In 2008, many stock market investors lost their shirts as stock prices went down and down. Fortunately, however, I was not one of them because I had placed my money in gold stocks. Back in 2005, my broker had advised me to buy several stocks that he strongly recommended but I had told him, “No, I want to buy gold.” I swear, my broker almost laughed at such unheard-of foolishness on my part. But he, to his credit, did manage to humor me and dug up some cheap gold stocks in Canada for me to buy.

So who got the last laugh? It was me. My “cheap gold stocks” paid off at a fabulous rate. And my broker’s stocks? Not so much. In fact, by 2009 I think that he wished that he had taken my advice instead of his own.

But I was lucky. Or smart. Or whatever. I knew that the stock-market bubble that had gone on for so long couldn’t last very much longer. But with gold, you always have a sure thing.

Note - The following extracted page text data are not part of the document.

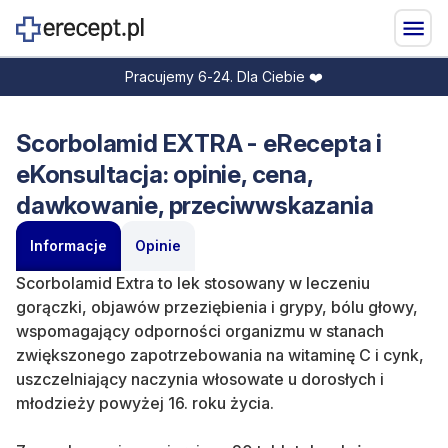
Pracujemy 6-24. Dla Ciebie ❤️
Scorbolamid EXTRA - eRecepta i
eKonsultacja: opinie, cena,
dawkowanie, przeciwwskazania
Informacje
Opinie
Scorbolamid Extra to lek stosowany w l
eczeniu
gorączki, objawów przeziębienia i grypy, bólu głowy,
wspomagający odporności organizmu w stanach
zwiększonego zapotrzebowania na witaminę C i cynk,
uszczelniający naczynia włosowate u dorosłych i
młodzieży powyżej 16. roku życia.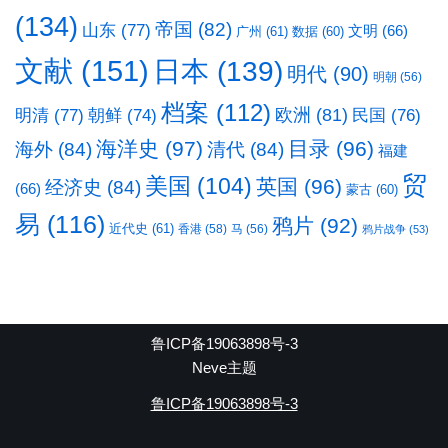
(134)
帝国
(82)
山东
(77)
文明
(66)
广州
(61)
数据
(60)
文献
(151)
日本
(139)
明代
(90)
明朝
(56)
档案
(112)
明清
(77)
欧洲
(81)
民国
(76)
朝鲜
(74)
海洋史
(97)
目录
(96)
海外
(84)
清代
(84)
福建
贸
美国
(104)
英国
(96)
经济史
(84)
(66)
蒙古
(60)
易
(116)
鸦片
(92)
近代史
(61)
香港
(58)
马
(56)
鸦片战争
(53)
鲁ICP备19063898号-3
Neve主题
鲁ICP备19063898号-3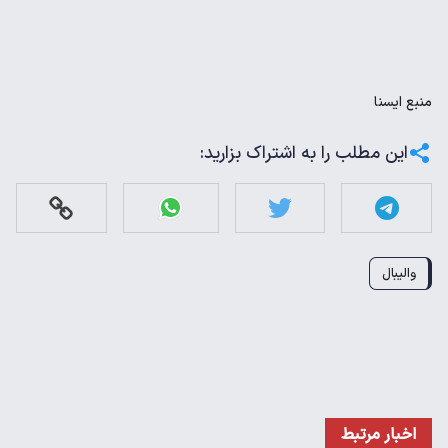
منبع
ايسنا
این مطلب را به اشتراک بزارید:
والیبال
اخبار مرتبط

Something I read in one of those gold stock newsletters — not one that was involved in the “gold stock newsletters” scam but a legitimate one — featured an article that has stuck in my mind. It read, “No matter how expensive gold gets, it is always a good buy. Why? Because it never loses its comparative value. Even if gold should sink all the way back to $36 an ounce, its value will always remain constant. This means that the buying-power of gold never changes. It is always good — even if the buying power of the dollar sinks down to almost nothing. During a period of depression or inflation, you will still be able to buy things with gold.” And I’ve always kept that in mind.